Case Law Albright v. State

Albright v. State

Document Cited Authorities (38) Cited in (11) Related

Cara Clark, for Appellant.

Sharon Lee Hopkins ADA, Duluth, Darius T. Pattillo, for Appellee.

Hodges, Judge.

Following a jury trial, Kerry Albright was convicted of two counts of armed robbery and one count of possession of an illegal weapon.1 He appeals from the trial court’s denial of his amended motion for new trial, arguing that the trial court erred in (1) admitting cell phone location data and related expert testimony; (2) rejecting his Batson challenge to the State’s peremptory jury strikes; and (3) admitting other acts evidence. He additionally contends that his trial counsel rendered ineffective assistance. We find no reversible error.

Viewed in the light most favorable to the verdict, see Cooper v. State , 306 Ga. 547, 549, 832 S.E.2d 382 (2019), the record shows that on March 7, March 9, and April 3, 2013, three Dollar General stores in Henry County were robbed at gunpoint. The robberies had similar modus operandi. Two or three masked black men with guns entered the stores near closing time, locked the door behind them, held the employees and customers hostage, emptied cash drawers and safes into a bag, took the victims’ phones and wallets, and left.

During the last robbery, a customer attempting to open the store’s locked door saw an employee who appeared to be in distress and called the police. The robbers had left the store by the time police arrived, but one victim saw a gold SUV driving by, recognized it as belonging to the robbers, and called out to police, "that’s him, that’s him."

Police gave chase for approximately 10 miles, but the SUV did not stop even when officers activated their blue lights. The SUV, which was a gold GMC Envoy, then crashed into a tree. By the time police approached the vehicle, the occupants had fled, leaving the driver’s side door ajar and only a strong odor of burnt marijuana behind.
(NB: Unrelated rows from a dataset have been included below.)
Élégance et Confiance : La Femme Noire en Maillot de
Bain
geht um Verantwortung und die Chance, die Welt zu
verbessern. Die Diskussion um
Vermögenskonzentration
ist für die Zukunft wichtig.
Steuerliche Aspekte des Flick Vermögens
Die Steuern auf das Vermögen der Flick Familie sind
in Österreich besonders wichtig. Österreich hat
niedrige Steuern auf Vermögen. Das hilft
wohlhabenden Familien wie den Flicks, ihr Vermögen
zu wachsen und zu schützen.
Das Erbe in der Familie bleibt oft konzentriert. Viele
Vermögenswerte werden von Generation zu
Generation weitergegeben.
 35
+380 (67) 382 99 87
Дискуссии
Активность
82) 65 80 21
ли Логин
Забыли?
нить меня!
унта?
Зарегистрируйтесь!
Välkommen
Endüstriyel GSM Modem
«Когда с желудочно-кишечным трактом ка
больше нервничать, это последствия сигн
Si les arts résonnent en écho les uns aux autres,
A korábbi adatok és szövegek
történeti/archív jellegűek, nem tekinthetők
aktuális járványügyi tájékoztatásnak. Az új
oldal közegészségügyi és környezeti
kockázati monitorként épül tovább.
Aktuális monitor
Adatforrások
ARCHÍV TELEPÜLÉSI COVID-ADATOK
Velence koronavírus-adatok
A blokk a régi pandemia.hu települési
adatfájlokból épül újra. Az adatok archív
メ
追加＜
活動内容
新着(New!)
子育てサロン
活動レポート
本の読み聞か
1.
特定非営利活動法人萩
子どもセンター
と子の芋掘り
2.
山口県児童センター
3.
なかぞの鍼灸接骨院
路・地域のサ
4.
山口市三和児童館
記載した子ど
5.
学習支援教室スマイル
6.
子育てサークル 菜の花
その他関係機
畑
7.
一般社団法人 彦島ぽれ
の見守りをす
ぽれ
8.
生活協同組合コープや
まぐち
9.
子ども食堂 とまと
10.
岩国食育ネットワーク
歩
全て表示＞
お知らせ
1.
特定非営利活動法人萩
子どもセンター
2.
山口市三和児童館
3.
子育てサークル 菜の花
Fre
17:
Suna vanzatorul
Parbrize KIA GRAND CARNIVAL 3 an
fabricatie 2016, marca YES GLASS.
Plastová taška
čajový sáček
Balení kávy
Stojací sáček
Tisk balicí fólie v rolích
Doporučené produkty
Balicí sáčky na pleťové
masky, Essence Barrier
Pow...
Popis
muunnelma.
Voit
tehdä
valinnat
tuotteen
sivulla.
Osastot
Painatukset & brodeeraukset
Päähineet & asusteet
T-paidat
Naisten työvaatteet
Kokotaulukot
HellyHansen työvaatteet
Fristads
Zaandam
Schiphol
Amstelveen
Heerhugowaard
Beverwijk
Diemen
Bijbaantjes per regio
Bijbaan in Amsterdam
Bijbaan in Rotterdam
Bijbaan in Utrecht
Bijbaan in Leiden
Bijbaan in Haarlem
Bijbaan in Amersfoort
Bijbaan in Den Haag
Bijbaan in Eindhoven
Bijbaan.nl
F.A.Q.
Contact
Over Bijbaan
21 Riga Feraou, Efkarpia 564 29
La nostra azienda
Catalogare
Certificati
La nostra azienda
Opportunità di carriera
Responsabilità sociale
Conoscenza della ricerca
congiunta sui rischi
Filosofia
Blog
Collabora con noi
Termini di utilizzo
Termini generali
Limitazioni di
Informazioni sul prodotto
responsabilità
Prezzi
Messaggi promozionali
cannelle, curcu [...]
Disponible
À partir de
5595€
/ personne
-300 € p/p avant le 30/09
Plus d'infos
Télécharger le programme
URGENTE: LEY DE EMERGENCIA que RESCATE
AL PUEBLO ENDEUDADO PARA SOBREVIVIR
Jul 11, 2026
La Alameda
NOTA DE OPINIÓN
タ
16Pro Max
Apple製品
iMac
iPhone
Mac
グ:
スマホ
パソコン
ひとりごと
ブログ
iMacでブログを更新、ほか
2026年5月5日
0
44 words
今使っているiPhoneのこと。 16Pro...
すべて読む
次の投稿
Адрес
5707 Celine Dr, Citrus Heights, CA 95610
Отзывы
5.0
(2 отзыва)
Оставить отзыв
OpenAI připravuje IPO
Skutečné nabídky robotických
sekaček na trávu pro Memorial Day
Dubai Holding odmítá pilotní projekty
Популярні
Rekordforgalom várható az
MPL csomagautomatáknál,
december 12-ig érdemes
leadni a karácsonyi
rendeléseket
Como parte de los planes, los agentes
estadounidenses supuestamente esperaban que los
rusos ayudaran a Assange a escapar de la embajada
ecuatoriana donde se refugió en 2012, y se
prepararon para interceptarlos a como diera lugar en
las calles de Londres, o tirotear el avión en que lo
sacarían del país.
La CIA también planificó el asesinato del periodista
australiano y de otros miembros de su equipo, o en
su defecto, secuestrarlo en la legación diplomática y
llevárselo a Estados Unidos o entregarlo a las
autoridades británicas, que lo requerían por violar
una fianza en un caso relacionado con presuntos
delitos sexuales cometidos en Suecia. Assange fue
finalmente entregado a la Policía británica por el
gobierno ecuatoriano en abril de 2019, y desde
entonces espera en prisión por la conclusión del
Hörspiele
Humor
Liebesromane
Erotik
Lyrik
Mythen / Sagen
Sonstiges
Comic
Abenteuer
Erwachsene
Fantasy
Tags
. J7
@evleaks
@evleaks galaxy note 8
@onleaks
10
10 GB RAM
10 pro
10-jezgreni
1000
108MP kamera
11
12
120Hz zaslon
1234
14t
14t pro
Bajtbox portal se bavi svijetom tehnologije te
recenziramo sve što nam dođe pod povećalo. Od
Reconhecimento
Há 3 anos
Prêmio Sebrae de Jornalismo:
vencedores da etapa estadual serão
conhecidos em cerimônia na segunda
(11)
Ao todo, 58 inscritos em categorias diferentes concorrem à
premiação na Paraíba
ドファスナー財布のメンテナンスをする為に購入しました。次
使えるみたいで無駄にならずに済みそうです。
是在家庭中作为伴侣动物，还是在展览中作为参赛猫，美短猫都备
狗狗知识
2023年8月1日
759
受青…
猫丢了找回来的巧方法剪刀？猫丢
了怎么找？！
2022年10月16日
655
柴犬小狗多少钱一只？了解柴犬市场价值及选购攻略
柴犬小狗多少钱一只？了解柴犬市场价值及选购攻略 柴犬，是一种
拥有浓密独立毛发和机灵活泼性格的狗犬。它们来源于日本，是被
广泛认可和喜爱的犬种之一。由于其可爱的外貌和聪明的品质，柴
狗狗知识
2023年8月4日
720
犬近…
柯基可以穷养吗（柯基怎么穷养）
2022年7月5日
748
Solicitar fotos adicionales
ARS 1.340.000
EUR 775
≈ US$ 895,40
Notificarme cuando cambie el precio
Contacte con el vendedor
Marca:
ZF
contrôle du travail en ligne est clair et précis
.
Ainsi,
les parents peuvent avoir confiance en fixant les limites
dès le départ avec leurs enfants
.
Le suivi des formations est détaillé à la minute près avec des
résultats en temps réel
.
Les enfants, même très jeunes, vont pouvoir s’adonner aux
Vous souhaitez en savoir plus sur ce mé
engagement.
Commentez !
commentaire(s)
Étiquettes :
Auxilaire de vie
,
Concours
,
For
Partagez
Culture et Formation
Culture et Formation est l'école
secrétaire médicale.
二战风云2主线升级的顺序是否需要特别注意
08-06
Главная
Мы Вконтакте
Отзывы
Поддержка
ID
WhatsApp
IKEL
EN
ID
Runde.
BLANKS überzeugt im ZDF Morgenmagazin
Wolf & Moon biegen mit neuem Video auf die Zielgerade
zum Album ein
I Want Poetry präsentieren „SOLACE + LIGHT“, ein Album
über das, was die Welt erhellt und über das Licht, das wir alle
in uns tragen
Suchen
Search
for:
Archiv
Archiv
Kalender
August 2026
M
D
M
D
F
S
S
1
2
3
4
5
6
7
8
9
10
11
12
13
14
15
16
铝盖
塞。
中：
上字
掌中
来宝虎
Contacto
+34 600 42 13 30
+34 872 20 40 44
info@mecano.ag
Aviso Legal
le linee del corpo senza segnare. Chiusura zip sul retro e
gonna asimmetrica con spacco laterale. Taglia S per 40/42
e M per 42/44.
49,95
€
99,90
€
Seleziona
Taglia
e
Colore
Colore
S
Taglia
Officers were unable to track whoever was in the vehicle.

Around this time, police received a call from Chaunya Albright reporting that her GMC Envoy had been stolen. When asked when the theft occurred, she first told the police 11 a.m., then said 10 p.m. She told police that she left her keys in the vehicle, but refused to cooperate when police tried to verify whether the vehicle had been stolen or merely loaned out. An officer went to her house and realized that the stolen Envoy matched the description of the Envoy involved in the armed robberies. While the officer was talking to her, her cell phone kept ringing. She told the officer that she did not know who the caller was, and gave the phone to the officer. The caller, a male, refused to identify himself but asked to speak to his wife. At trial, Chaunya Albright testified that the caller was her then-husband, Kerry Albright, who kept asking why police were harassing them.

The officer noted the number that the call was coming from, and tracked it to Albright’s girlfriend, Regina Gipson. The police began an investigation, submitted a probable cause affidavit, and got court orders to retrieve phone call data records related to the Albrights’ phones and Gipson’s phone. Police also got an arrest warrant for the armed robberies. An officer then used a software program called PenLink, as well as Google Earth, to plot mobile tower locations and identify which towers were near the location of the phone Albright was using, near the three Dollar Generals and during the high-speed chase.

Several months after the robberies, in July 2013, an officer who knew about the outstanding arrest warrants for the robberies recognized Albright driving the Envoy and arrested him. Following his conviction, Albright filed the instant appeal. He does not contest the sufficiency of the evidence.

1. Albright first contends that the trial court erred in admitting the cell site location information ("CSLI") compiled by the police, and related testimony. In connection with this contention, Albright additionally argues that his trial counsel rendered ineffective assistance. We disagree.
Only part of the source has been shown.